BRIEF: Only the lines below from the one containing "Identify the location of Acceptera valda." through the last line should be set down, exactly as written and with no pictures.

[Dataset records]
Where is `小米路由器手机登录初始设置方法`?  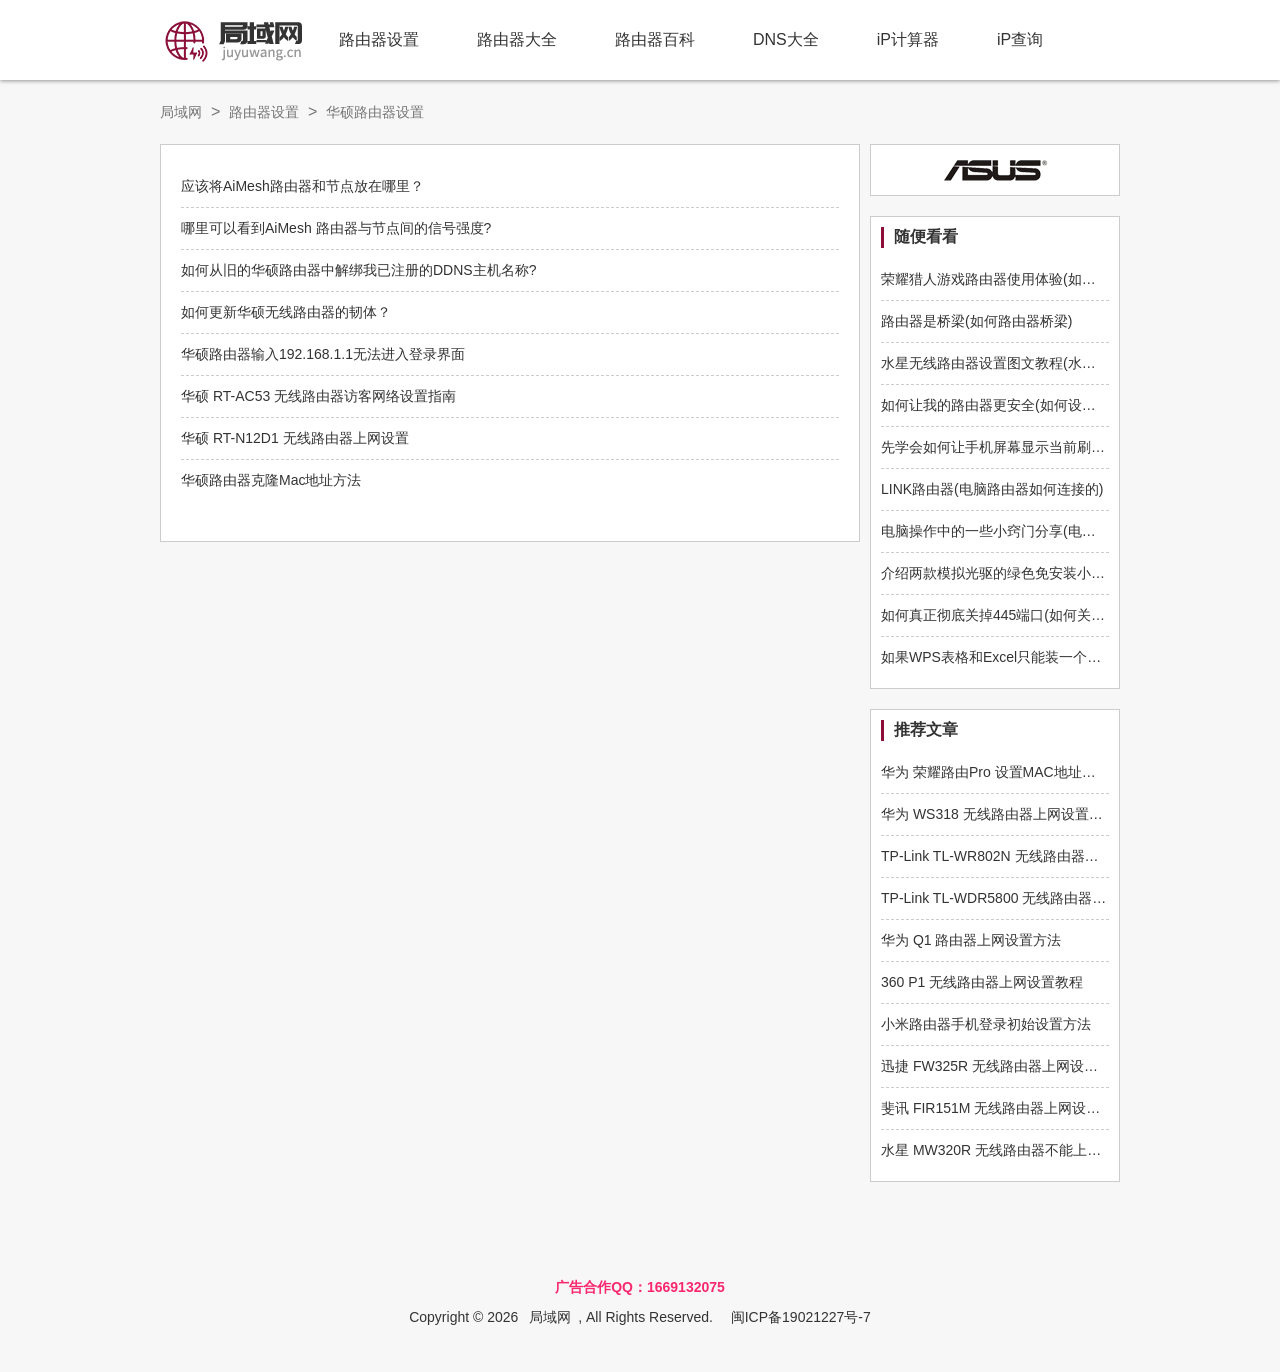
小米路由器手机登录初始设置方法 is located at coordinates (986, 1024).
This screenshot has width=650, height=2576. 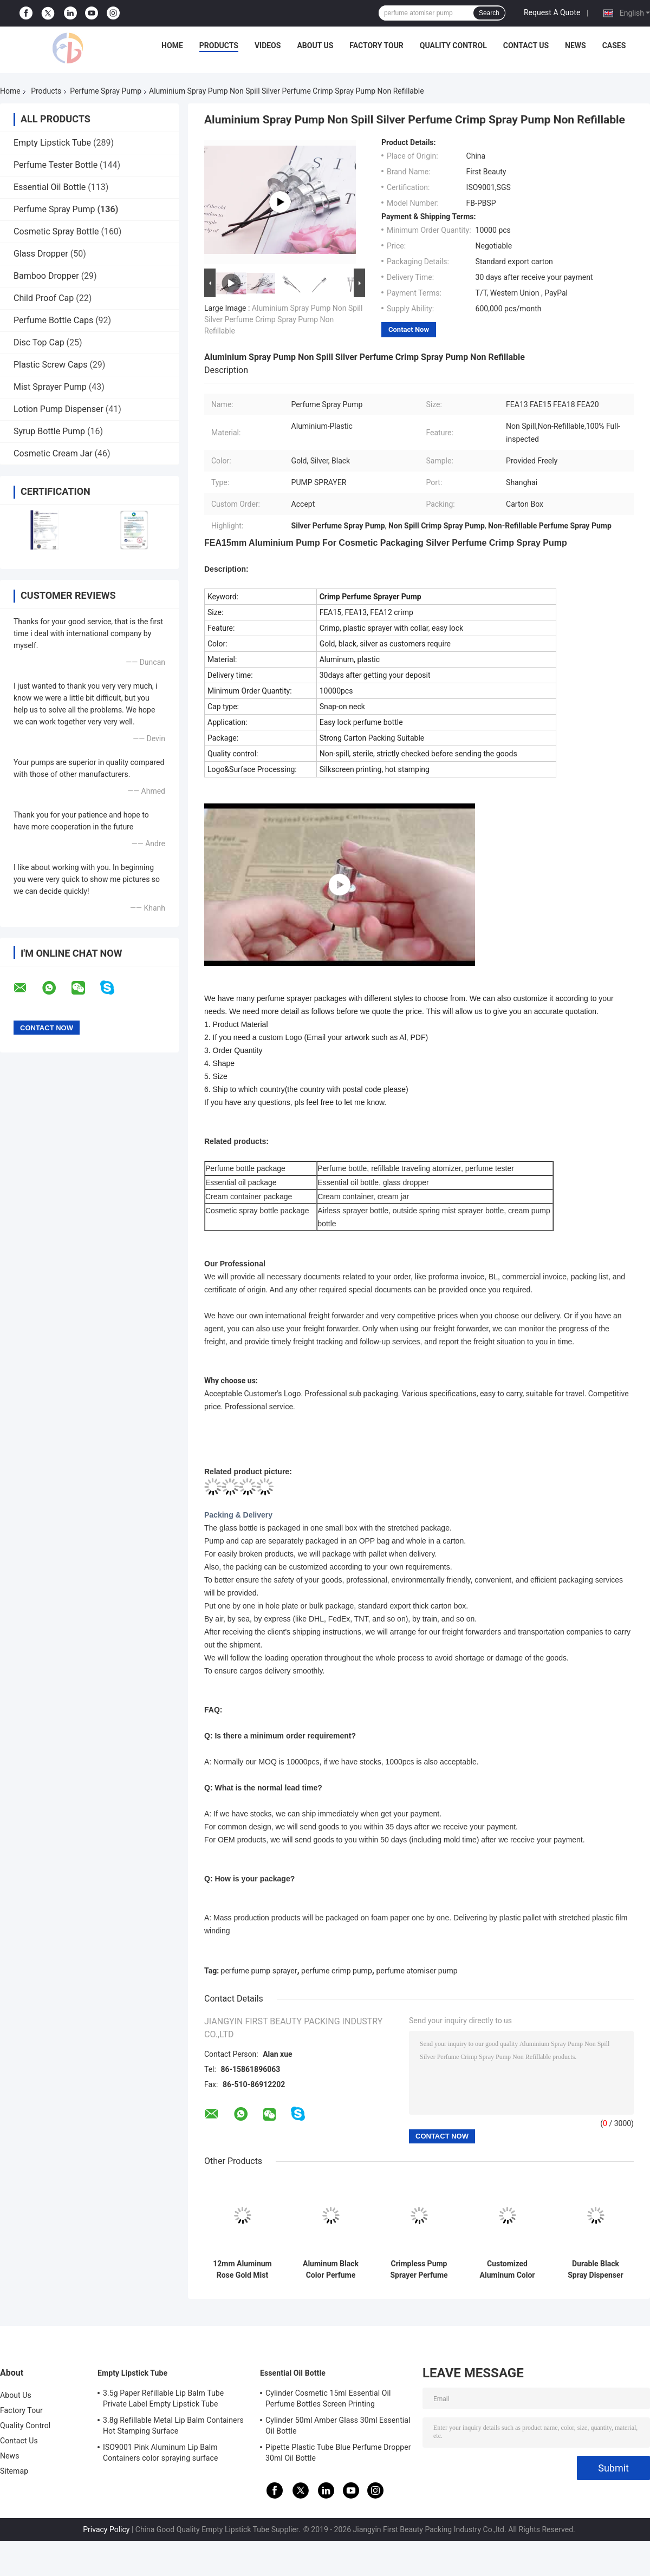 I want to click on Request A Quote, so click(x=552, y=12).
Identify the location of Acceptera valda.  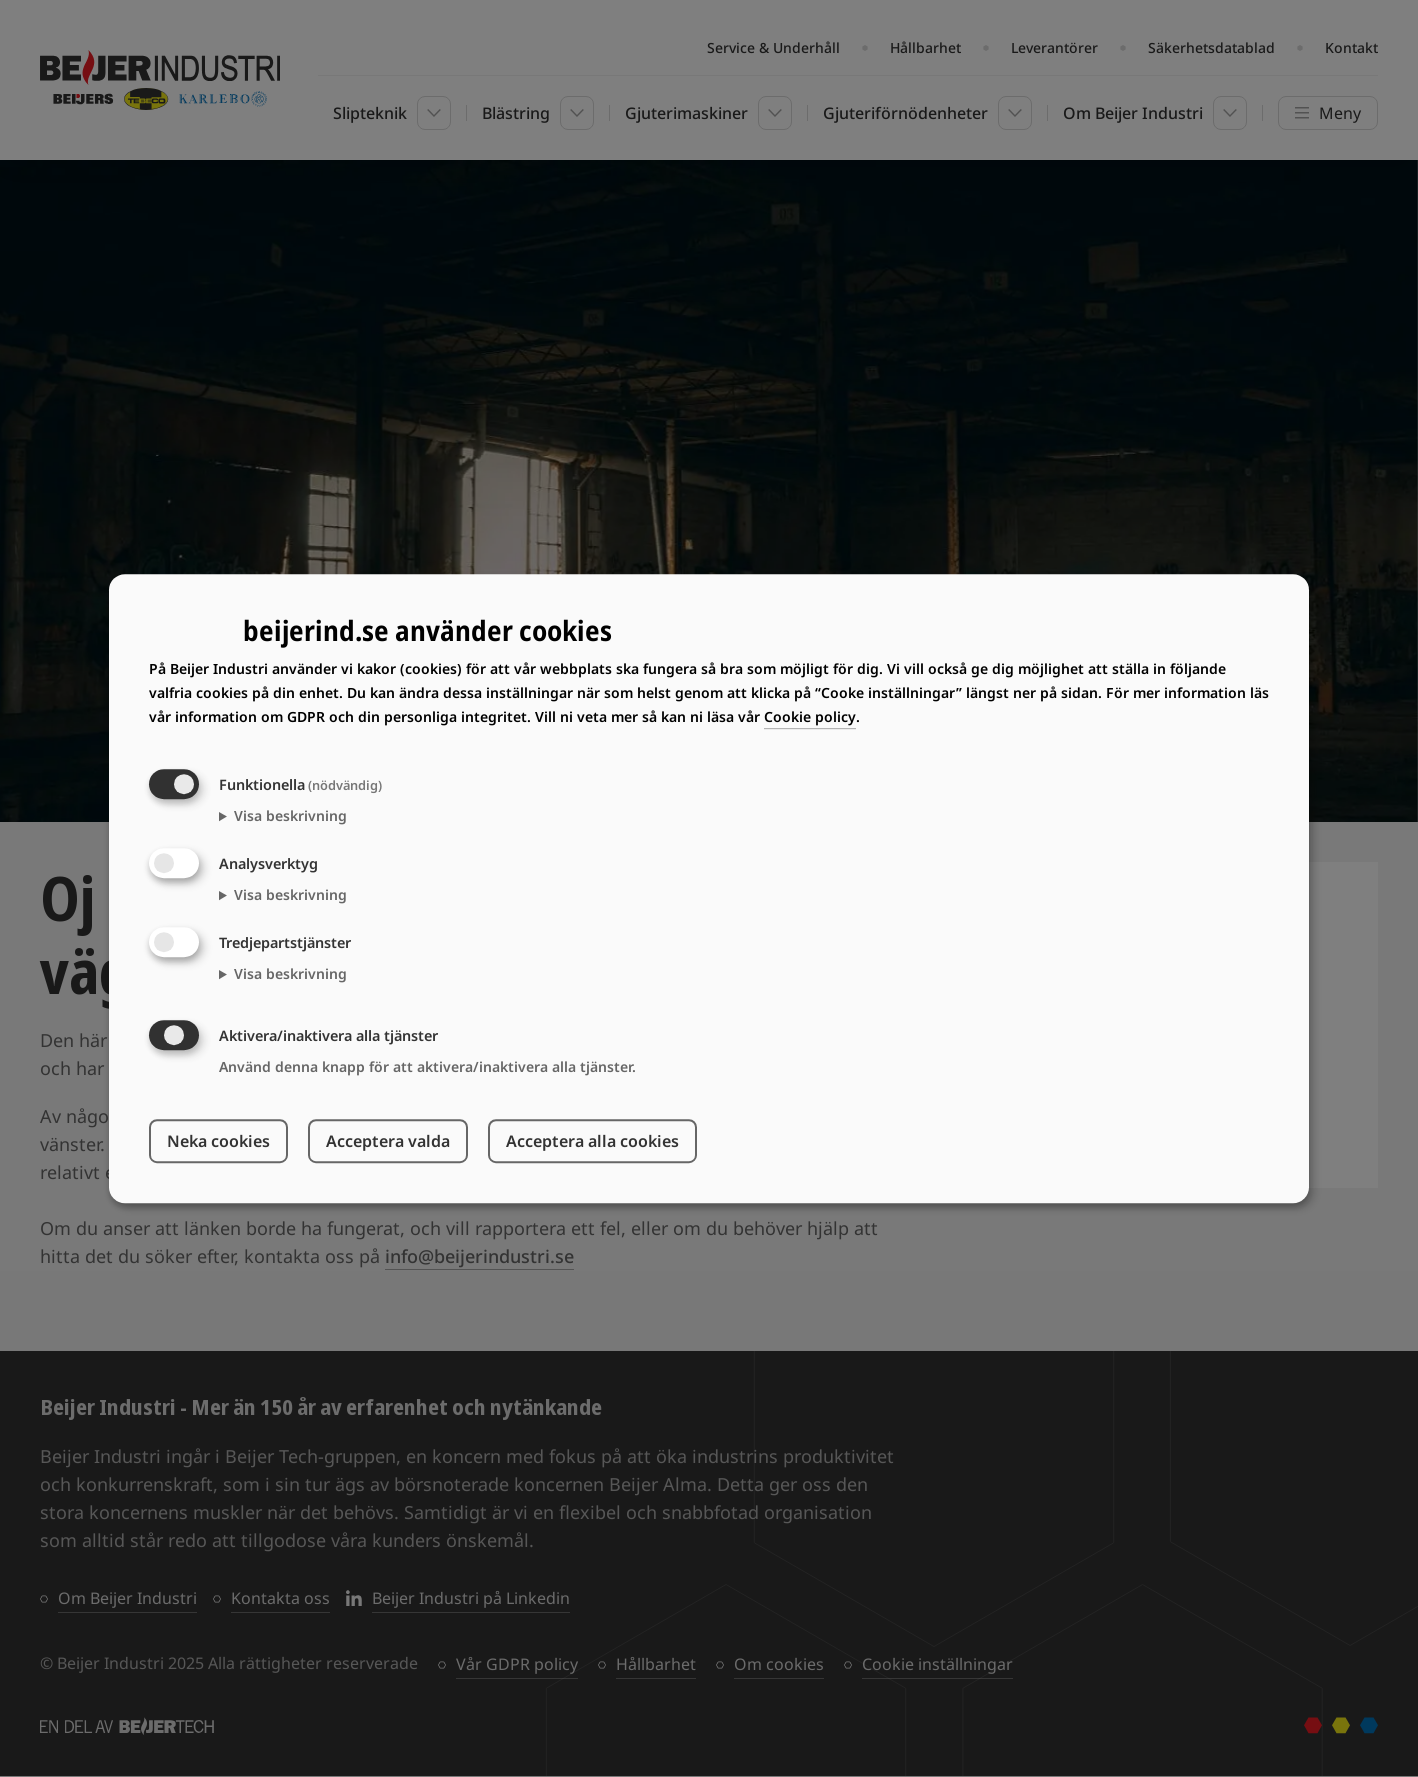
(388, 1141).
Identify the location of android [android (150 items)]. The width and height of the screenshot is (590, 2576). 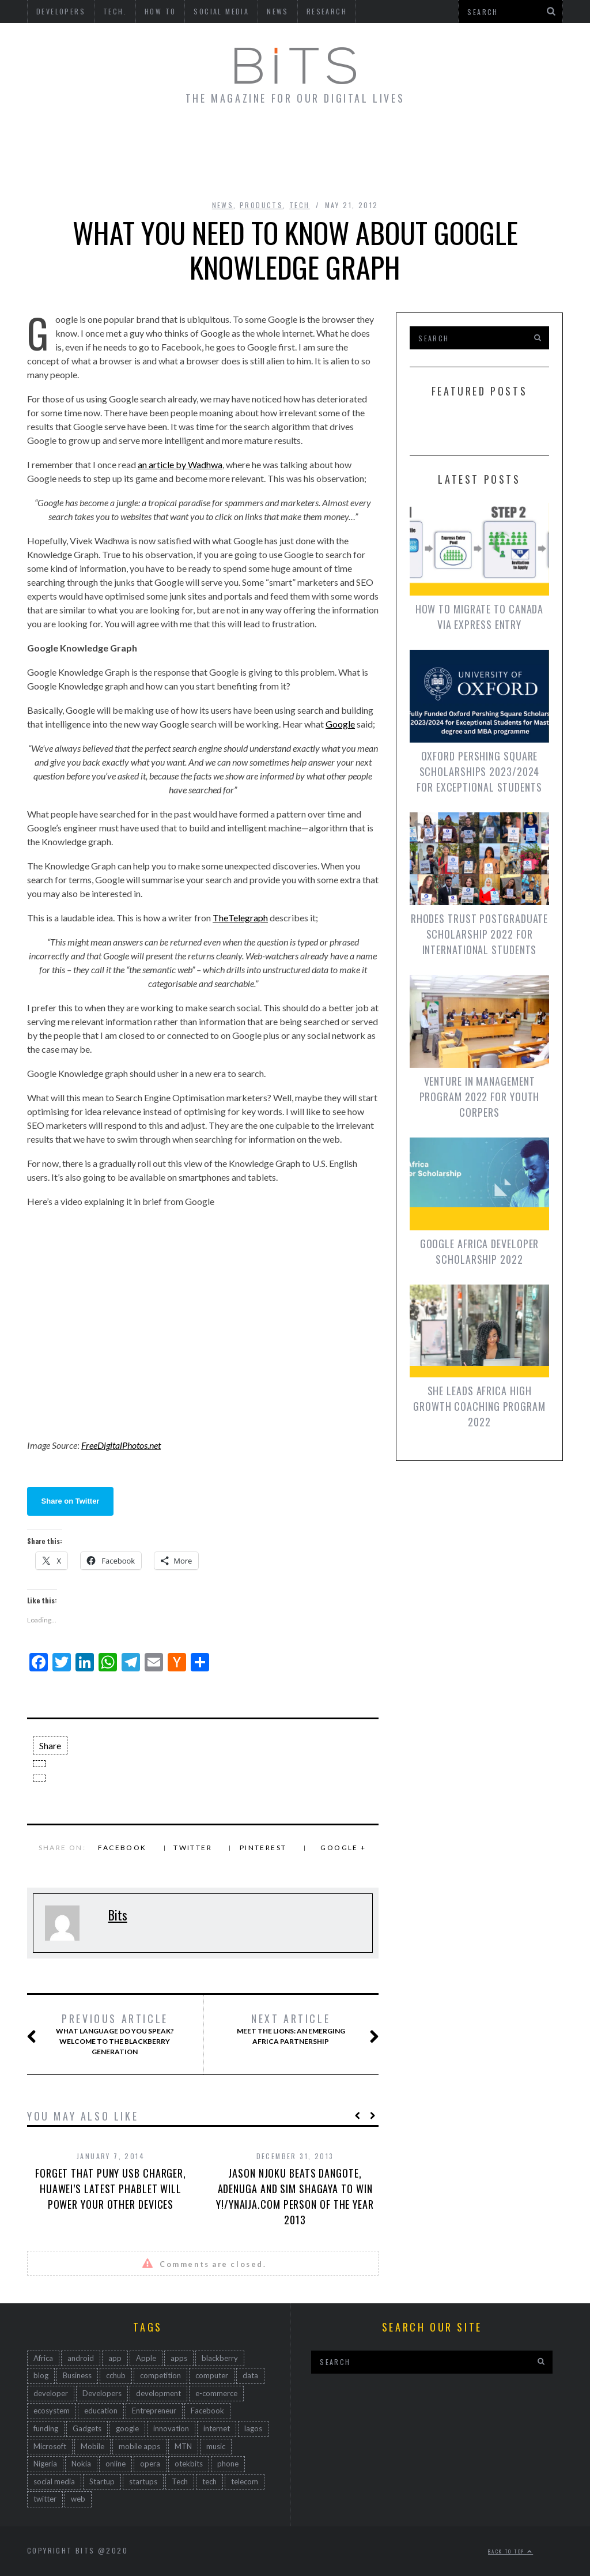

WRITTEN ANSWER:
Identify the location of Acceptera valda.  
(388, 1141).
Identify the location of android [android (150 items)]. The width and height of the screenshot is (590, 2576). 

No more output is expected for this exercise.